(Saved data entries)

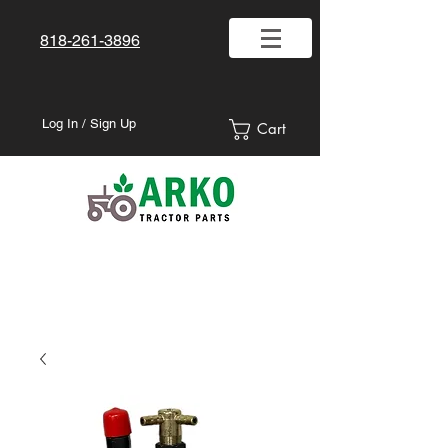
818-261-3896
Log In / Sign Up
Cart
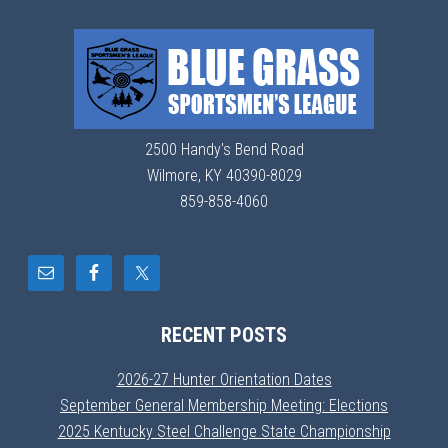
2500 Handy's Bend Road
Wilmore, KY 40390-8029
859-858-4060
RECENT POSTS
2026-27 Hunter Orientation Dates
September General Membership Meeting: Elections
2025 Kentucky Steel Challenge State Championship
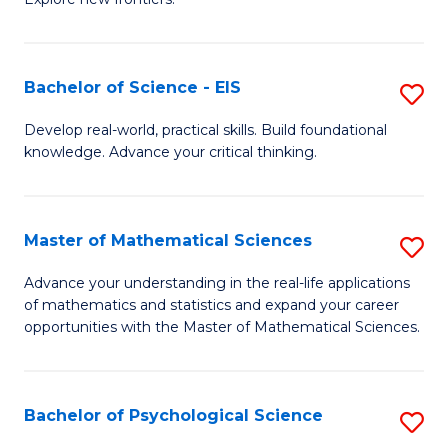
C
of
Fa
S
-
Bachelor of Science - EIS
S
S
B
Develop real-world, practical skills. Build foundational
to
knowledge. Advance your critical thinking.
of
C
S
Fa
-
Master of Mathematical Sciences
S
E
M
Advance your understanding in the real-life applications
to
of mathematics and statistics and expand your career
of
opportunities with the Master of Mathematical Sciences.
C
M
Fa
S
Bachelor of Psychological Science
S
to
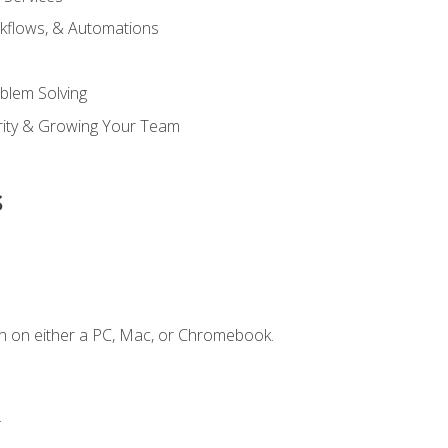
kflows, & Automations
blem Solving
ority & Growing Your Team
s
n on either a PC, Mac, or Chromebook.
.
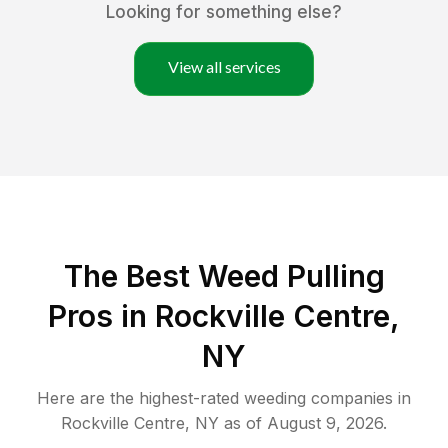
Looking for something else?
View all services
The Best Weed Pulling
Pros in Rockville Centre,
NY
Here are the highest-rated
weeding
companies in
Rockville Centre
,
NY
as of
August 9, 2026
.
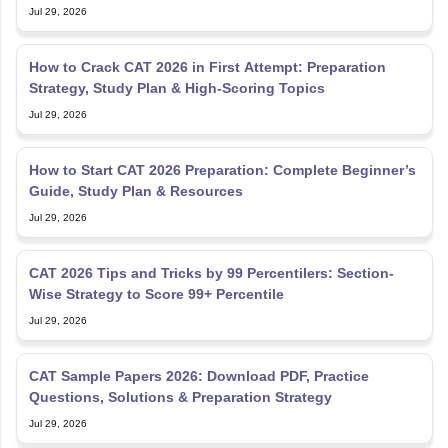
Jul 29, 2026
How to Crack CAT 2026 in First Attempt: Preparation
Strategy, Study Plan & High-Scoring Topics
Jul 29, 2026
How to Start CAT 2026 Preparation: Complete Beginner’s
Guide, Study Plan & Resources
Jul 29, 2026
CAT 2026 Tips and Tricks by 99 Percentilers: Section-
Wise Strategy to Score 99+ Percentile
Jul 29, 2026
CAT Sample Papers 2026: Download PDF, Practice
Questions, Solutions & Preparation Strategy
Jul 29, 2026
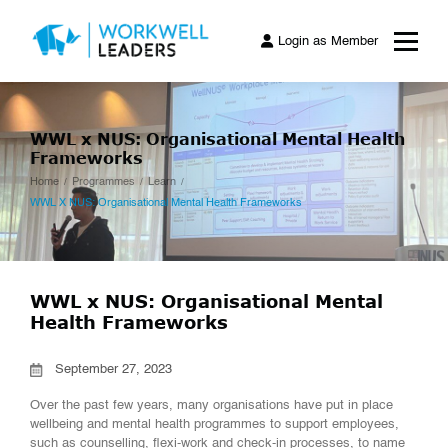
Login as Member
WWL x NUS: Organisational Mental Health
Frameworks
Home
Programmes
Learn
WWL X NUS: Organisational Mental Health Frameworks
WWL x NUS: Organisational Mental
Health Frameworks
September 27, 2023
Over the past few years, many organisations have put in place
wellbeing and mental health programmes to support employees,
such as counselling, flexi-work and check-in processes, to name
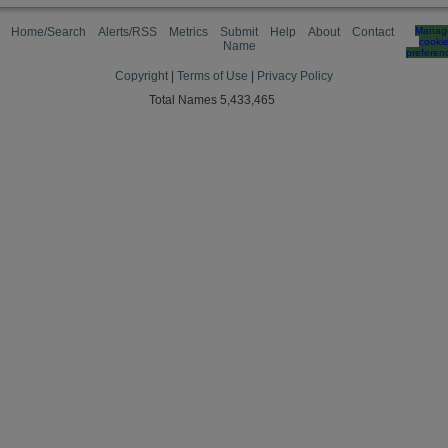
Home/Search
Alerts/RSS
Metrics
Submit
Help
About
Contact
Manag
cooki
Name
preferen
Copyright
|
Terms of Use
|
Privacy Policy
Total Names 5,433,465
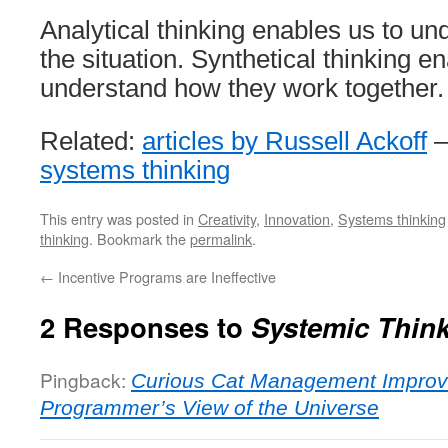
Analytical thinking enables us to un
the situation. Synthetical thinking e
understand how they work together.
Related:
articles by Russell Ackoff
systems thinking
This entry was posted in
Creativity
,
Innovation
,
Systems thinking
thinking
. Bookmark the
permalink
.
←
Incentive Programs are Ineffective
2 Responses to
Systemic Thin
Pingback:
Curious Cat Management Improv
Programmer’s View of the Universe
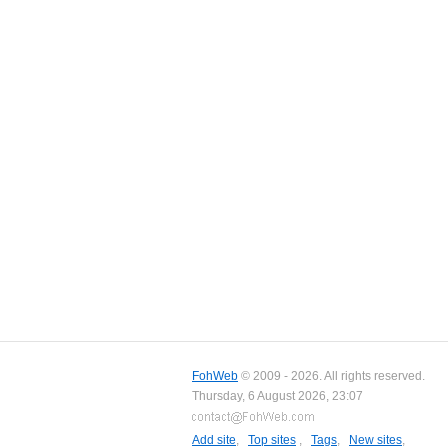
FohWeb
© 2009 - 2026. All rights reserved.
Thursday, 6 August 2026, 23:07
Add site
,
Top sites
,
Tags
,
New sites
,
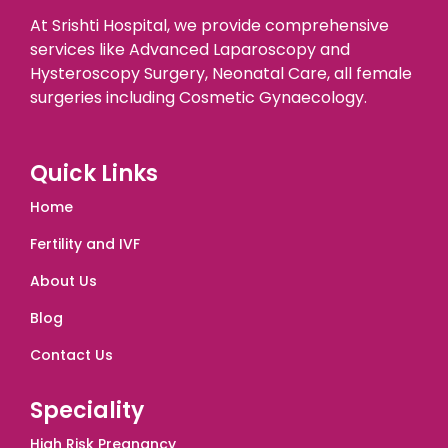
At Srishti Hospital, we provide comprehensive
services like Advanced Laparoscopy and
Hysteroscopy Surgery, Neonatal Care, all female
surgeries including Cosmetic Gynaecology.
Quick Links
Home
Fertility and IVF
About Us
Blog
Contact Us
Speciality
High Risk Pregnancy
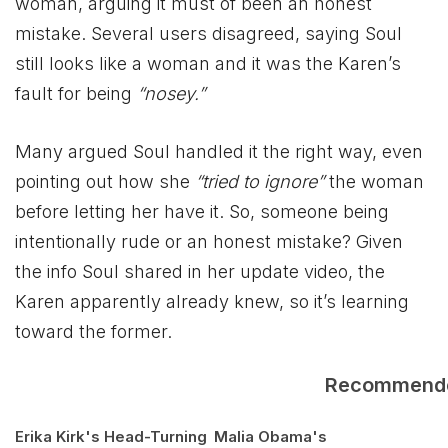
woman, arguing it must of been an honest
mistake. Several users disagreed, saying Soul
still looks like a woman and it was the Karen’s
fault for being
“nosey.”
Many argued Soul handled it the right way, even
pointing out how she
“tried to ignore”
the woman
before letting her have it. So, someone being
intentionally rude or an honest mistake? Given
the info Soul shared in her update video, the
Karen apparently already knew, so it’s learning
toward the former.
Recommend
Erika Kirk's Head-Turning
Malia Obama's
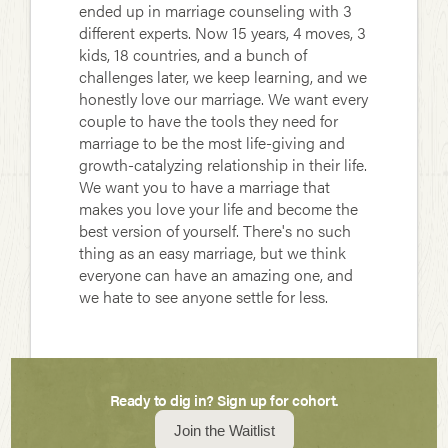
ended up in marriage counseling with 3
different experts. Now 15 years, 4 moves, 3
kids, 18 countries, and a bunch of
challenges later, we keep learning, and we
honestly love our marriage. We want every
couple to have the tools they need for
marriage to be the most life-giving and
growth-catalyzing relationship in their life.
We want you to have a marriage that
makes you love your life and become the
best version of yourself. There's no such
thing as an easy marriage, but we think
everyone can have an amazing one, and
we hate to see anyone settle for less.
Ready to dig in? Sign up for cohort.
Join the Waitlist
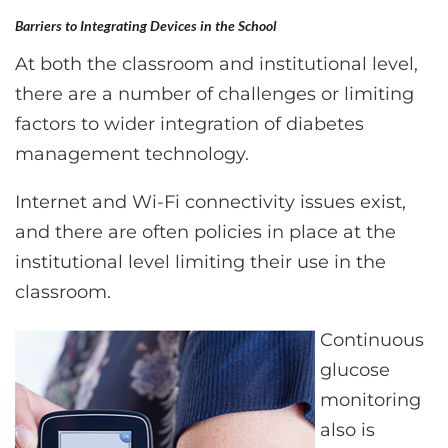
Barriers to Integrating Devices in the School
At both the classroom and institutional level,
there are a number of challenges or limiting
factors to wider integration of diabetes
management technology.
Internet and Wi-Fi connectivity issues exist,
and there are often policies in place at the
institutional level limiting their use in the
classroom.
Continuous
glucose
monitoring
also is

---

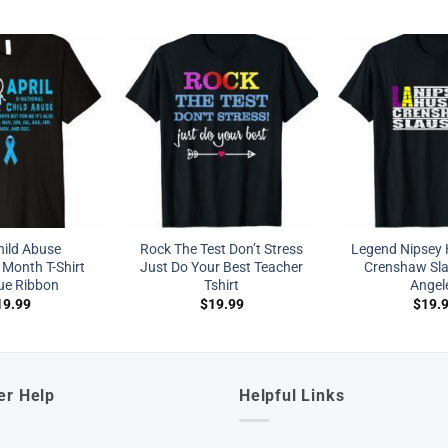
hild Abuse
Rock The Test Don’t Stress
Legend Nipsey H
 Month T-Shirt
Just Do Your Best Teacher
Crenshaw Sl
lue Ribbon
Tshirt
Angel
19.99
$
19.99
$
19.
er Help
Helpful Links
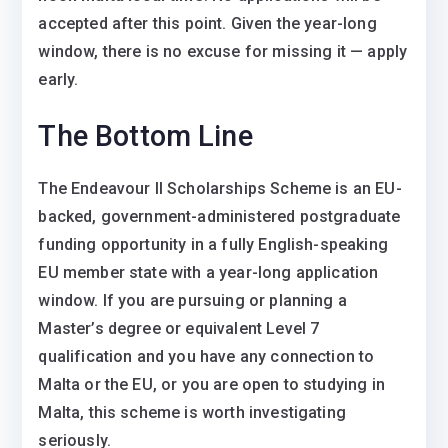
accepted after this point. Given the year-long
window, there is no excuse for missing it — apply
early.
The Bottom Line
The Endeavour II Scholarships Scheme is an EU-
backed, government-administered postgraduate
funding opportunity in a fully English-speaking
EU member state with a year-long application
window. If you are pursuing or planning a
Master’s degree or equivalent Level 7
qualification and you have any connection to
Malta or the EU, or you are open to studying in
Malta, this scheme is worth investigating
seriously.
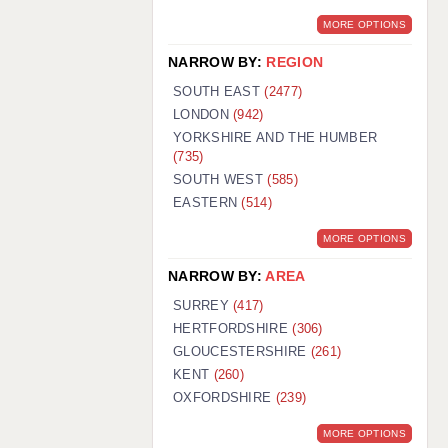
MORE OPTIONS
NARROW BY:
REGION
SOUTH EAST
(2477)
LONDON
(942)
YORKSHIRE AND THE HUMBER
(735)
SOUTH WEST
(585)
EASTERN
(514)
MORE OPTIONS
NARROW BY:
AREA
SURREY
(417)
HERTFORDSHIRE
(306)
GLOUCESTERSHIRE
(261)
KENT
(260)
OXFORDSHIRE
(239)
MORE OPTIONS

▸ **PROMPT**:
Return exactly the lines that appear in the data above between the line containing "818-261-3896" and the line containing "Login as Member", both of which are included, and leave the pictures out.

▸ **ANSWER BOX**:
818-261-3896
Log In / Sign Up
Cart
2500 Handy's Bend Road
Wilmore, KY 40390-8029
859-858-4060
RECENT POSTS
2026-27 Hunter Orientation Dates
September General Membership Meeting: Elections
2025 Kentucky Steel Challenge State Championship
C
of
Fa
S
-
Bachelor of Science - EIS
S
S
B
Develop real-world, practical skills. Build foundational
to
knowledge. Advance your critical thinking.
of
C
S
Fa
-
Master of Mathematical Sciences
S
E
M
Advance your understanding in the real-life applications
to
of mathematics and statistics and expand your career
of
opportunities with the Master of Mathematical Sciences.
C
M
Fa
S
Bachelor of Psychological Science
S
to
kflows, & Automations
blem Solving
ority & Growing Your Team
s
n on either a PC, Mac, or Chromebook.
.
Looking for something else?
View all services
The Best Weed Pulling
Pros in Rockville Centre,
NY
Here are the highest-rated
weeding
companies in
Rockville Centre
,
NY
as of
August 9, 2026
.
Jul 29, 2026
How to Crack CAT 2026 in First Attempt: Preparation
Strategy, Study Plan & High-Scoring Topics
Jul 29, 2026
How to Start CAT 2026 Preparation: Complete Beginner’s
Guide, Study Plan & Resources
Jul 29, 2026
CAT 2026 Tips and Tricks by 99 Percentilers: Section-
Wise Strategy to Score 99+ Percentile
Jul 29, 2026
CAT Sample Papers 2026: Download PDF, Practice
Questions, Solutions & Preparation Strategy
Jul 29, 2026
Login as Member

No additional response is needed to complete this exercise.